Eugene Mabus Frandzen, illustrator, painter, printmaker, and teacher, was born in San Diego, California on 13 April 1983 to Eugene and Charlotte Elizabeth Davies Frandzen. His father died in 1900, his mother passed away in 1907, his grandmother died in 1912, and his brother’s death occurred in 1913.
At the age of twenty-years-old, Eugene became head of the household and moved with his younger sister, Glenn, to Chicago. Eugene studied at the School of the Art Institute of Chicago and upon his graduation in 1917, he was awarded the First Place Goodman Prize from his oil portrait of his sister.
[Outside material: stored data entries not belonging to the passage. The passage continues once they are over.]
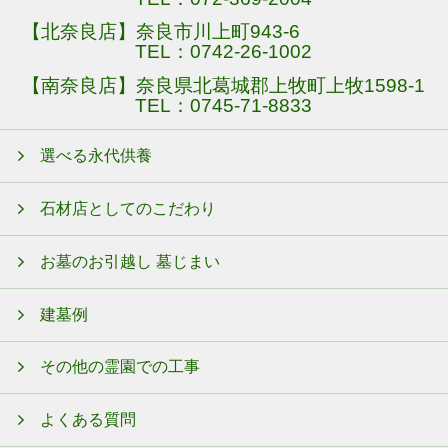
【北奈良店】奈良市川上町943-6
TEL：
0742-26-1002
【南奈良店】奈良県北葛城郡上牧町上牧1598-1
TEL：
0745-71-8833
選べる永代供養
石材店としてのこだわり
お墓のお引越し 墓じまい
建墓例
その他の霊園での工事
よくある質問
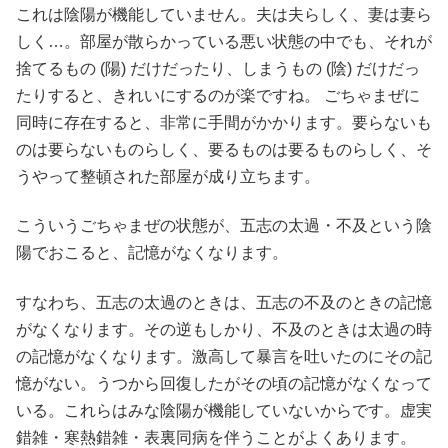
これは陰陽が機能していません。夫は夫らしく、妻は妻ら
しく…。部屋が散らかっている悪い状態の中でも、それが
捨てるもの (陽) だけだったり、しまうもの (陰) だけだっ
たりすると、きれいにするのが楽ですね。 ごちゃまぜに
同時に存在すると、非常に手間がかかります。要らないも
のは要らないものらしく、要るものは要るものらしく、そ
うやって整頓された部屋が成り立ちます。
こういうごちゃまぜの状態が、五志の太過・不及という陰
陽でおこると、記憶がなくなります。
すなわち、五志の太過のときは、五志の不及のときの記憶
がなくなります。その逆もしかり、不及のときは太過の時
の記憶がなくなります。激高して暴言を吐いたのにその記
憶がない。うつから回復したがその頃の記憶がなくなって
いる。これらはみな陰陽が機能していないからです。虚実
錯雑・寒熱錯雑・表裏同病を伴うことがよくあります。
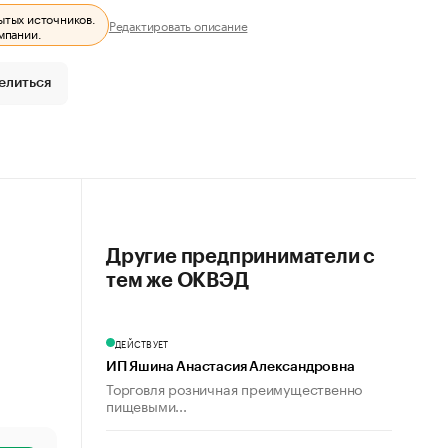
ытых источников.
Редактировать описание
мпании.
елиться
Другие предприниматели с
тем же ОКВЭД
ДЕЙСТВУЕТ
ИП Яшина Анастасия Александровна
Торговля розничная преимущественно
пищевыми...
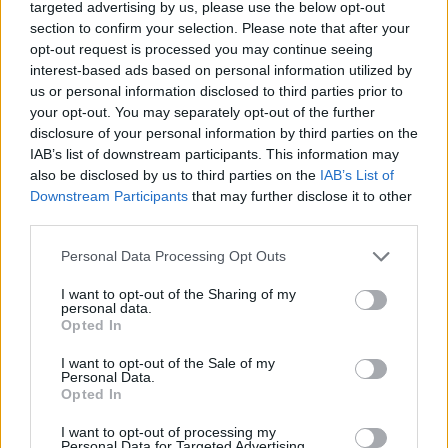
targeted advertising by us, please use the below opt-out
Δήμητρα Δερζέκου: «Λέω τη δική μου
section to confirm your selection. Please note that after your
αλήθεια»
opt-out request is processed you may continue seeing
interest-based ads based on personal information utilized by
us or personal information disclosed to third parties prior to
your opt-out. You may separately opt-out of the further
disclosure of your personal information by third parties on the
Συνεντεύξεις 18/11/2025
IAB’s list of downstream participants. This information may
Τζεφ Μοντάνα: «Κανένας δεν μπορεί
also be disclosed by us to third parties on the
IAB’s List of
Downstream Participants
that may further disclose it to other
να σου πει ποιος είσαι»
third parties.
Personal Data Processing Opt Outs
I want to opt-out of the Sharing of my
personal data.
Opted In
I want to opt-out of the Sale of my
Personal Data.
Opted In
I want to opt-out of processing my
Personal Data for Targeted Advertising.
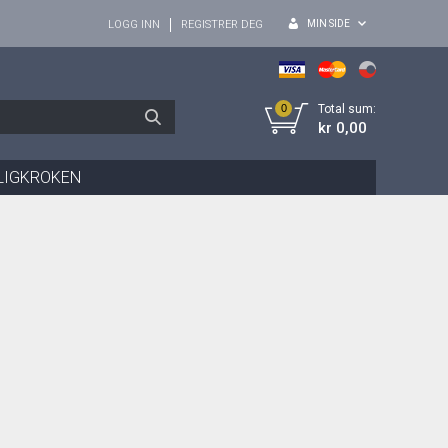
MIN SIDE
LOGG INN
REGISTRER DEG
0
Total sum:
kr 0,00
LIGKROKEN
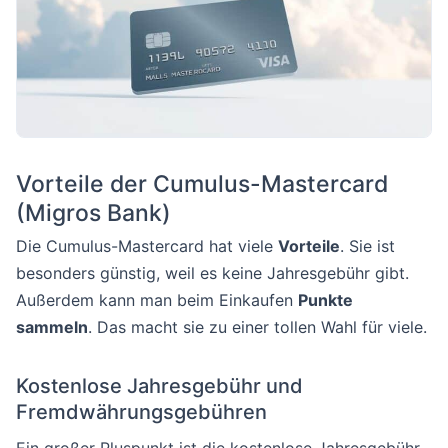
Vorteile der Cumulus-Mastercard
(Migros Bank)
Die Cumulus-Mastercard hat viele
Vorteile
. Sie ist
besonders günstig, weil es keine Jahresgebühr gibt.
Außerdem kann man beim Einkaufen
Punkte
sammeln
. Das macht sie zu einer tollen Wahl für viele.
Kostenlose Jahresgebühr und
Fremdwährungsgebühren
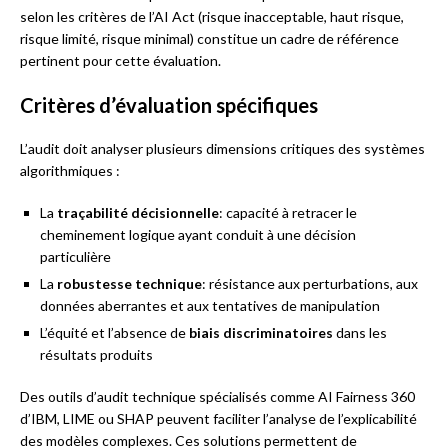
selon les critères de l’AI Act (risque inacceptable, haut risque,
risque limité, risque minimal) constitue un cadre de référence
pertinent pour cette évaluation.
Critères d’évaluation spécifiques
L’audit doit analyser plusieurs dimensions critiques des systèmes
algorithmiques :
La
traçabilité décisionnelle
: capacité à retracer le
cheminement logique ayant conduit à une décision
particulière
La
robustesse technique
: résistance aux perturbations, aux
données aberrantes et aux tentatives de manipulation
L’équité et l’absence de
biais discriminatoires
dans les
résultats produits
Des outils d’audit technique spécialisés comme AI Fairness 360
d’IBM, LIME ou SHAP peuvent faciliter l’analyse de l’explicabilité
des modèles complexes. Ces solutions permettent de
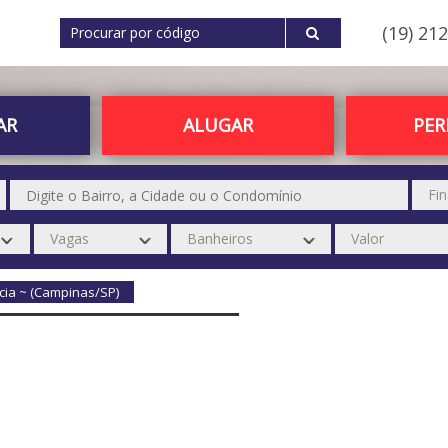
(19) 21
AR
ALUGAR
PE
cia ~ (Campinas/SP)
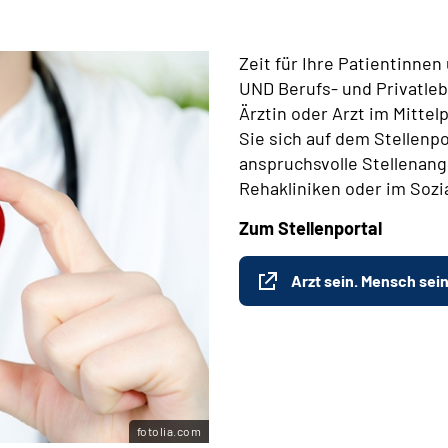
Zeit für Ihre Patientinne
UND Berufs- und Privatleb
Ärztin oder Arzt im Mitte
Sie sich auf dem Stellenpo
anspruchsvolle Stellenange
Rehakliniken oder im Sozi
Zum Stellenportal
Arzt sein. Mensch sein
fotolia.com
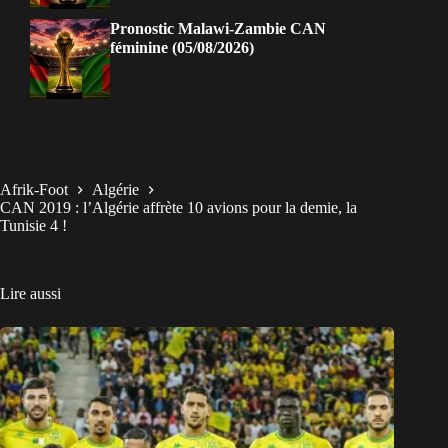
Pronostic Malawi-Zambie CAN
féminine (05/08/2026)
Afrik-Foot
Algérie
CAN 2019 : l’Algérie affrète 10 avions pour la demie, la
Tunisie 4 !
Lire aussi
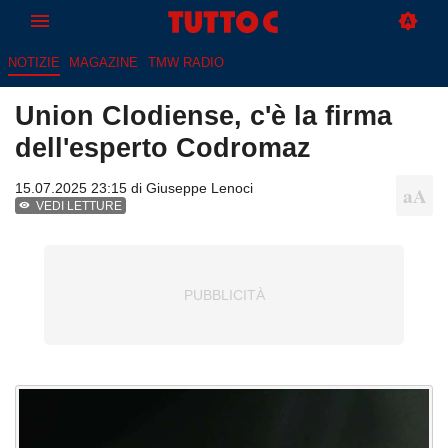
NOTIZIE
MAGAZINE
TMW RADIO
Union Clodiense, c'è la firma
dell'esperto Codromaz
15.07.2025 23:15 di
Giuseppe Lenoci
VEDI LETTURE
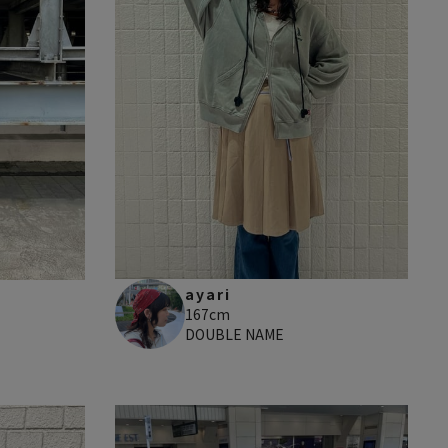
ayari
167cm
DOUBLE NAME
After graduation, Frandzen taught briefly at the School’s juvenile extension class in Longwood, Illinois. In 1918, he was drafted in the United States Army and was a First Lieutenant in the Illinois Field Artillery Reserve Corps. During the last two months of World War I, he served in France. After fulfilling his military duty, Frandzen returned to Chicago and opened his first commercial art studio. By 1921, he was living in New York and working independently as an illustrator. His studio was located on West 13th Street.
Frandzen began studies at the Art Students League and the Grand Central School of Art, where he studied with the illustrator Pruett Carter and, the illustrator and muralist, Dean Cornwell. His illustrations appeared with some regularity in the New York Times in 1922 and the following year he illustrated several children’s books and his illustrations appeared in the magazines Boy’s Life and St. Nicholas.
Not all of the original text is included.